*WHAT TO DO*. Please set down only the lines running from the one with "Segment: <item>stomach</item>." through the last line of the entries, exactly as written and without any pictures.

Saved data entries
----
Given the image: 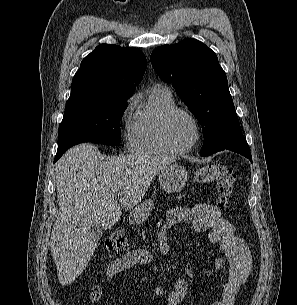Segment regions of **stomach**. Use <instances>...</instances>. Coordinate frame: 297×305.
<instances>
[{
	"label": "stomach",
	"mask_w": 297,
	"mask_h": 305,
	"mask_svg": "<svg viewBox=\"0 0 297 305\" xmlns=\"http://www.w3.org/2000/svg\"><path fill=\"white\" fill-rule=\"evenodd\" d=\"M187 181V171L178 164H170L159 173V183L166 192L180 191ZM153 201L146 200L135 207L130 215L132 223L140 224L144 222L153 208Z\"/></svg>",
	"instance_id": "1"
}]
</instances>
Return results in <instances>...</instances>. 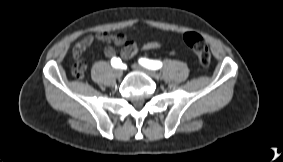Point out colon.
Returning <instances> with one entry per match:
<instances>
[{"label":"colon","mask_w":283,"mask_h":162,"mask_svg":"<svg viewBox=\"0 0 283 162\" xmlns=\"http://www.w3.org/2000/svg\"><path fill=\"white\" fill-rule=\"evenodd\" d=\"M183 42L193 50L202 66L206 67L210 64L211 54L209 47L200 34L196 32H186L183 35ZM72 72L77 78H81L84 74V70L79 64L75 65Z\"/></svg>","instance_id":"obj_1"}]
</instances>
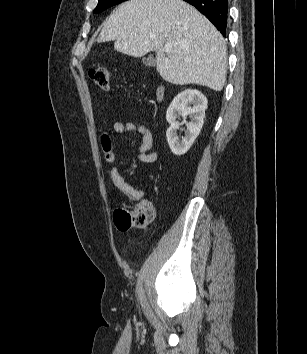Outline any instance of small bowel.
Returning a JSON list of instances; mask_svg holds the SVG:
<instances>
[{
	"instance_id": "obj_1",
	"label": "small bowel",
	"mask_w": 307,
	"mask_h": 354,
	"mask_svg": "<svg viewBox=\"0 0 307 354\" xmlns=\"http://www.w3.org/2000/svg\"><path fill=\"white\" fill-rule=\"evenodd\" d=\"M116 133L122 134L127 132L137 133L141 136V145L139 147V159L144 163H153L158 159L159 153L153 150V135L151 131L143 124L133 121H116L112 125ZM102 145L106 153V159L113 166L110 170V177L113 184L126 196L135 201H143L145 192L138 190L126 182L120 174L118 167L115 165L116 157L111 151V141L107 134L102 135ZM153 212V208H152Z\"/></svg>"
}]
</instances>
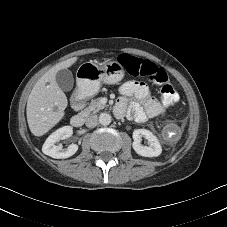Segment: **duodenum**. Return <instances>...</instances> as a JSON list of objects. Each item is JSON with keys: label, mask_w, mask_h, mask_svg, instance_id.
I'll return each mask as SVG.
<instances>
[{"label": "duodenum", "mask_w": 227, "mask_h": 227, "mask_svg": "<svg viewBox=\"0 0 227 227\" xmlns=\"http://www.w3.org/2000/svg\"><path fill=\"white\" fill-rule=\"evenodd\" d=\"M86 84H87L86 82L79 83L76 91L72 96L71 105L75 110H81L85 105L84 92L86 89ZM84 120H85L84 114L78 112L71 117L70 122L73 127L79 128L83 126Z\"/></svg>", "instance_id": "obj_1"}]
</instances>
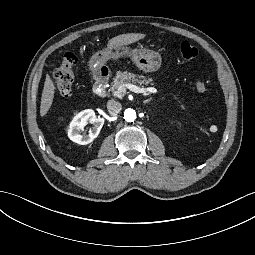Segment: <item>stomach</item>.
<instances>
[{
  "label": "stomach",
  "mask_w": 255,
  "mask_h": 255,
  "mask_svg": "<svg viewBox=\"0 0 255 255\" xmlns=\"http://www.w3.org/2000/svg\"><path fill=\"white\" fill-rule=\"evenodd\" d=\"M124 56L131 57L136 66L146 73L157 71L161 66V56L158 53L149 49H130L127 45H122L96 52L90 59V70L96 73L108 60H117Z\"/></svg>",
  "instance_id": "1"
}]
</instances>
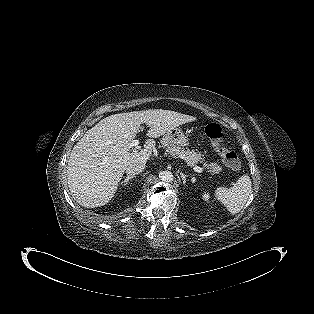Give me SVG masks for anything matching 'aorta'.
Returning a JSON list of instances; mask_svg holds the SVG:
<instances>
[{"label": "aorta", "instance_id": "aorta-1", "mask_svg": "<svg viewBox=\"0 0 314 314\" xmlns=\"http://www.w3.org/2000/svg\"><path fill=\"white\" fill-rule=\"evenodd\" d=\"M159 177H160L161 181H163V182H172L174 176H173L172 172H170V171H162L159 174Z\"/></svg>", "mask_w": 314, "mask_h": 314}]
</instances>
----
*TASK ANSWER*.
Segment: <item>stomach</item>.
<instances>
[{
  "label": "stomach",
  "mask_w": 255,
  "mask_h": 255,
  "mask_svg": "<svg viewBox=\"0 0 255 255\" xmlns=\"http://www.w3.org/2000/svg\"><path fill=\"white\" fill-rule=\"evenodd\" d=\"M124 56L131 57L136 66L146 73L157 71L161 66V56L158 53L149 49H130L127 45H122L96 52L90 59V70L96 73L108 60H117Z\"/></svg>",
  "instance_id": "1"
}]
</instances>
Give me SVG masks for anything matching 'aorta'.
Returning a JSON list of instances; mask_svg holds the SVG:
<instances>
[{"label": "aorta", "instance_id": "aorta-1", "mask_svg": "<svg viewBox=\"0 0 314 314\" xmlns=\"http://www.w3.org/2000/svg\"><path fill=\"white\" fill-rule=\"evenodd\" d=\"M159 177H160L161 181H163V182H172L174 176H173L172 172H170V171H162L159 174Z\"/></svg>", "mask_w": 314, "mask_h": 314}]
</instances>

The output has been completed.